Promotional single by The Notorious B.I.G.

from the album Ready to Die
- Released: September 13, 1994
- Recorded: 1994
- Genre: East Coast hip hop
- Length: 2:42
- Label: Bad Boy; Arista;
- Songwriters: Christopher Wallace; Rashad Smith;
- Producer: Rashad Smith

= Just Playing (Dreams) =

Just Playing (Dreams) is a promotional single by American hip hop artist The Notorious B.I.G. for his 1994 debut album Ready to Die. It was produced by Rashad Smith, and contains a sample of James Brown's "Blues and Pants" from Hot Pants. Complex magazine ranked the song number two on its list of "The 50 Funniest Rap Songs".

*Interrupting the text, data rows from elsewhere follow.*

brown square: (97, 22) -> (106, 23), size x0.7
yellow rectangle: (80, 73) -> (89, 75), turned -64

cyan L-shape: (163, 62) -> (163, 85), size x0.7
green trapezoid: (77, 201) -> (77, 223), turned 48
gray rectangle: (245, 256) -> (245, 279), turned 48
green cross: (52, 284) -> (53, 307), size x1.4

Although the song does not appear on the original version of Ready to Die, it appears on the 2004 remastered version.

==Background==

Some of the lyrics initially appeared on Mary J. Blige's "What's the 411?" remix. The song was released as a promotional single for Biggie's debut album Ready to Die.

==Composition==

"Just Playing (Dreams)" was written by The Notorious B.I.G. and Rashad "Ringo" Smith. The song is built on a sample of "Blues and Pants" written by James Brown, and its production was done by Ringo.

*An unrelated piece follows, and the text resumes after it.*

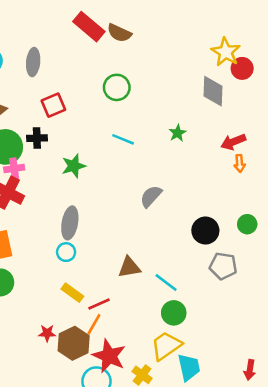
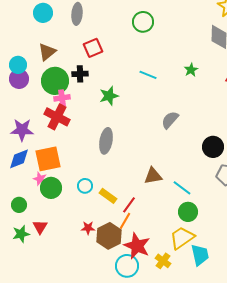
green circle: (117, 87) -> (143, 22), moved
cyan circle: (66, 252) -> (85, 186), moved
red line: (99, 304) -> (129, 205), turned -30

In the song, Biggie takes aim at 20 of his favorite R&B singers and lists what he'd like to do to them. The list includes female R&B singers Mary J. Blige, Patti LaBelle, Mariah Carey, Chaka Khan, and Sade, who was not offended by the song. However, Raven-Symoné was 8 years old when Biggie rapped the line, "make Raven-Symoné call date rape".

The R&B quartet Xscape did not appreciate the song, which described them as "those ugly-ass Xscape bitches". In a 2009 interview, group member Kandi Burruss said that her bandmate Tameka "Tiny" Cottle ran into Biggie on the evening of his death, and he apologized for the lyric.

==Cover versions and remixes==

- In 1996, Lil Kim's song "Dreams" sampled the lyrics of "Just Playing" on her debut studio album Hard Core.
- In 1996, Mad Skillz, sampled the line “Everybody, move ya body” as the chorus of his song "Move Ya Body" on his debut album From Where???
- In 2015, rapper Young M.A dropped her "Dreams Freestyle" from her debut 13-track mixtape Sleep Walkin.
- In 2018, rapper Nicki Minaj sampled the song for her studio album Queen in the song "Barbie Dreams". The single reached number 18 on the Billboard Hot 100 and number 36 on the UK Singles Chart.